Je ne vais pas vous parler de Samuel… Dans ce qui précède cet épisode, tout est dit pour montrer le contraste entre « le petit Samuel qui grandit devant le Seigneur », et les fils d’Éli (ou Héli), prêtres comme leur père et qui vivent loin du Seigneur. Tout est dit pour justifier la montée des prophètes et le déclin des prêtres. Mais il reste Éli !

Et c’est sur cet homme que nous orientons le projecteur. Éli était très âgé nous dit le texte précédent (1 Samuel 2, 22). Était-il plus âgé que nous ? Vieillissait-on plus vite à cette époque ? Le jeune Samuel était au service du Seigneur devant Éli qui commençait à avoir les yeux troubles et ne pouvait plus voir … (1 Samuel 3, 2).

Le texte nous parle des yeux d’Éli qui faiblissaient, la vue de ce vieil homme baisse probablement au sens propre et aussi au sens figuré… Mail il reste un homme plein d’expérience et le texte va le prouver… Avec ce peu qu’il lui reste, il sait encore témoigner de sa foi envers le jeune Samuel, qui nous dit-on, ne connait pas encore le Seigneur (1 Samuel 3, 7).

Son attitude envers le jeune Samuel est exemplaire, d’un point de vue catéchétique.

En ces jours-là, ainsi commence l’histoire, Dieu ne se faisait ni entendre ni voir. « La parole du Seigneur était rare en ce temps-là, les visions n’étaient pas fréquentes. La période n’était pas propice. Et pourtant la lampe de Dieu dans le sanctuaire n’était pas encore éteinte (1 Samuel 3, 3). »
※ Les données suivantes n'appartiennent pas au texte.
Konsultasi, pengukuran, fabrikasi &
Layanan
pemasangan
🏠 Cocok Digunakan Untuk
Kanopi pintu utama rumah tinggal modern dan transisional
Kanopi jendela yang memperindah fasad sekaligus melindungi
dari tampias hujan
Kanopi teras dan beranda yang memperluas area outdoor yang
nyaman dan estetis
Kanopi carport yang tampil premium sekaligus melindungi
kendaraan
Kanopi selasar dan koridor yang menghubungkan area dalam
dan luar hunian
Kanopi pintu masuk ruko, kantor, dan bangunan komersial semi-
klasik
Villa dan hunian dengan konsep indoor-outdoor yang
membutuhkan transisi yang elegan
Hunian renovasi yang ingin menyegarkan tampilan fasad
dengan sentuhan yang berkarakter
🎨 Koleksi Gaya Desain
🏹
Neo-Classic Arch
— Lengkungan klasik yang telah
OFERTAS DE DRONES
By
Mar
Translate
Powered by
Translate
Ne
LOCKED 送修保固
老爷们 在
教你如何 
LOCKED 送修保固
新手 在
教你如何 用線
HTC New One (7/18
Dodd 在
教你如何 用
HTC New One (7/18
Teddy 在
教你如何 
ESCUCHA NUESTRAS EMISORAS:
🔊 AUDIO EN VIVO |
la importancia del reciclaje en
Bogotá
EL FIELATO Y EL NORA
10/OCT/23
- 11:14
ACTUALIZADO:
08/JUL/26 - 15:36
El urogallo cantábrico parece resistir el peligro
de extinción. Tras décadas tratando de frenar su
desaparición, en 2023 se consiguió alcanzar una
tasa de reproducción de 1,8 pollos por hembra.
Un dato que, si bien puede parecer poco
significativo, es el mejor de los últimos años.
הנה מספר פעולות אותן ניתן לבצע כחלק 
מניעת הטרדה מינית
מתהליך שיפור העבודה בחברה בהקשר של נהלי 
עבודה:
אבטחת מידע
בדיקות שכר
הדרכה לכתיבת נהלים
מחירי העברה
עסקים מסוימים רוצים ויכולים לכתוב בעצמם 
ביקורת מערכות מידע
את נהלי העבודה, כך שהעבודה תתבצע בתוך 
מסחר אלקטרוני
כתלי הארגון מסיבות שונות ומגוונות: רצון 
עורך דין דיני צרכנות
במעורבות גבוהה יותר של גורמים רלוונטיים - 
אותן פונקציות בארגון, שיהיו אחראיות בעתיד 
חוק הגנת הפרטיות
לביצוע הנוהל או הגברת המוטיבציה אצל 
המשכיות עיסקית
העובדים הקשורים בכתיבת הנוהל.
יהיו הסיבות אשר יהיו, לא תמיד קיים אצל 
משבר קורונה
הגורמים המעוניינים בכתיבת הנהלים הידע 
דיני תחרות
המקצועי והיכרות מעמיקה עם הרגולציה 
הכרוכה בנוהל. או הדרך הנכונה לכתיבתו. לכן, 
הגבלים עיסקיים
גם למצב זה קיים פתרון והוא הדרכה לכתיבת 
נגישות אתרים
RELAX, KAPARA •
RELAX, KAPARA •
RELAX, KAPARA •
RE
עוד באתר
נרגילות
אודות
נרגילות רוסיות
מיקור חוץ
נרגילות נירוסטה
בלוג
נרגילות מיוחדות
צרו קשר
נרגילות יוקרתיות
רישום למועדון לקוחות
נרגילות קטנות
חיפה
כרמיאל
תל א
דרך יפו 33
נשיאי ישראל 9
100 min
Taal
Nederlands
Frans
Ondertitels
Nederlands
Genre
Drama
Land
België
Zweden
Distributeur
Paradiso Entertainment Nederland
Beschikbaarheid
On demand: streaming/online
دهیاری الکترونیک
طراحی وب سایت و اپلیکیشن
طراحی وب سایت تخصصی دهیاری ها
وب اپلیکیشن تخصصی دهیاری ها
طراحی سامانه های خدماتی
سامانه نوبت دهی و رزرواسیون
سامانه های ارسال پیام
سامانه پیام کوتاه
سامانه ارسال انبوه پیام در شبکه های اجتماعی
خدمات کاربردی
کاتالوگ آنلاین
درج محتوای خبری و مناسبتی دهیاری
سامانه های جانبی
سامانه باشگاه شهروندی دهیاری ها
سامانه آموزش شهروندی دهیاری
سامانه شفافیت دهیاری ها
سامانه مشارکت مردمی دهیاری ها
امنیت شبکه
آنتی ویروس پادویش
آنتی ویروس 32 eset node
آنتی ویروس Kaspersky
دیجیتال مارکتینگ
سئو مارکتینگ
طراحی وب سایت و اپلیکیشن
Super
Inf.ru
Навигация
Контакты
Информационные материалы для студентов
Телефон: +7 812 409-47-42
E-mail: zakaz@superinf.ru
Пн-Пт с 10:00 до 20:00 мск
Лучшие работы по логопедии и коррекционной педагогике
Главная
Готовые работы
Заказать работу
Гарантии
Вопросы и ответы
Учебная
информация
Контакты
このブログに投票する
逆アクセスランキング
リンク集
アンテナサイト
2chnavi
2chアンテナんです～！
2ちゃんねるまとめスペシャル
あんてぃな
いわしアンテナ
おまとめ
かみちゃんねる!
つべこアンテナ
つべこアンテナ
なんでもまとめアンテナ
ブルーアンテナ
Premier constat : même quand il n’y a plus rien, ou presque plus rien, il y a toujours quelqu’un de fidèle quand même, quelqu’un qui maintient la lampe même s’il ne sait plus trop pourquoi, même si la fidélité n’a pas l’air d’avoir de « résultat », de « retour », de bénéfices. La première attitude catéchétique d’Éli est d’être malgré tout, humblement enracinée dans une fidélité d’autant plus courageuse qu’il ne se passe rien pour lui, rien dans le temple, rien en Israël en ces jours-là. Il est seulement fidèle un peu comme l’histoire de l’allumeur de réverbère dans « Le petit prince ». (cf. la méditation de Frédérique Dugas ).

J’ai entendu dire : « Je ne suis pas comme le petit Samuel à qui Dieu parle directement ». Sur le moment, je n’ai pas réagi. Mais aujourd’hui, je me dis : « c’est faux, Dieu ne parle pas à Samuel directement, puisque Samuel ne comprend pas. Puisque Dieu ne continue pas sa phrase. Dans ce texte, Dieu est bien trop au courant de tout pour savoir que Samuel ne comprendrait pas sans l’intervention d’Éli. Par habitude ou par confiance, Samuel va donc voir Éli. Il va le réveiller.
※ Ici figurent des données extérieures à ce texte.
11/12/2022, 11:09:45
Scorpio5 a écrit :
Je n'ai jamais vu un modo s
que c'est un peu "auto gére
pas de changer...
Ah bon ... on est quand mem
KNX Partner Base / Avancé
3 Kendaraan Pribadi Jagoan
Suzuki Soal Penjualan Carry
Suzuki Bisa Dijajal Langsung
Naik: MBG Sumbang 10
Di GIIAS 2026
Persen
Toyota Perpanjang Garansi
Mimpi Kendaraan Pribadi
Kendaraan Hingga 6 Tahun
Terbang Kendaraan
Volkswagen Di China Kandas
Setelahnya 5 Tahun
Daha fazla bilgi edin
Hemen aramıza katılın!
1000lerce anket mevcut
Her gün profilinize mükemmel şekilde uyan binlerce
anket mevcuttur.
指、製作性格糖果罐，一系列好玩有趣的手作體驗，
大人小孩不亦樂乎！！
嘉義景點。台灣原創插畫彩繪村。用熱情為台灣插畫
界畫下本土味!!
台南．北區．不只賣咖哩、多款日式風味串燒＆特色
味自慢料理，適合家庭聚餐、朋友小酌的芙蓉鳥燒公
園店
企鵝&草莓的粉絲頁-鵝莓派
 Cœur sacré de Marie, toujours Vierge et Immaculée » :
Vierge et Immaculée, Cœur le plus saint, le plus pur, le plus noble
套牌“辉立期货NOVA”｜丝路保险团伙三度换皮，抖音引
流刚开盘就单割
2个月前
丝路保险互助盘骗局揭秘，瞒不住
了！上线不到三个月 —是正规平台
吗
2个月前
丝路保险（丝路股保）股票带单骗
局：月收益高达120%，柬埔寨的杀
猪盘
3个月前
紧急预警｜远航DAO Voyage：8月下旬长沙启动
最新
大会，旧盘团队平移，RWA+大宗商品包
Deuxième constat : il n’y a pas d’apprentissage sans une relation qui s’est établie au préalable.

Bien sûr le catéchète, comme Éli, n’est pas d’emblée au top, n’est peut-être pas très fiable, ne comprend pas tout, tout de suite. Ça ne fait rien. Dieu insiste et j’allais dire, Dieu assiste aussi Éli. Il insiste jusqu’à ce que, non pas Samuel, mais Éli comprenne la situation.

Éli n’a jamais été quelqu’un de très prompt, de très rapide, pour comprendre les affaires de la foi, les démarches spirituelles – déjà, souvenez-vous, il avait cru que Anne, la mère de Samuel était ivre alors qu’elle priait… – mais il a un atout : sa confiance en Dieu, en Dieu qui accomplira. Et cette confiance est d’autant plus bouleversante qu’il l’accorde à Dieu même quand un homme de Dieu est déjà venu lui annoncer la ruine et la malédiction de sa maison. En ceci, Éli est vraiment exemplaire.
Sans Éli, Samuel n’aurait jamais compris que Dieu voulait lui parler. Une dernière fois, Dieu utilise les services d’Éli pour installer Samuel dans l’écoute.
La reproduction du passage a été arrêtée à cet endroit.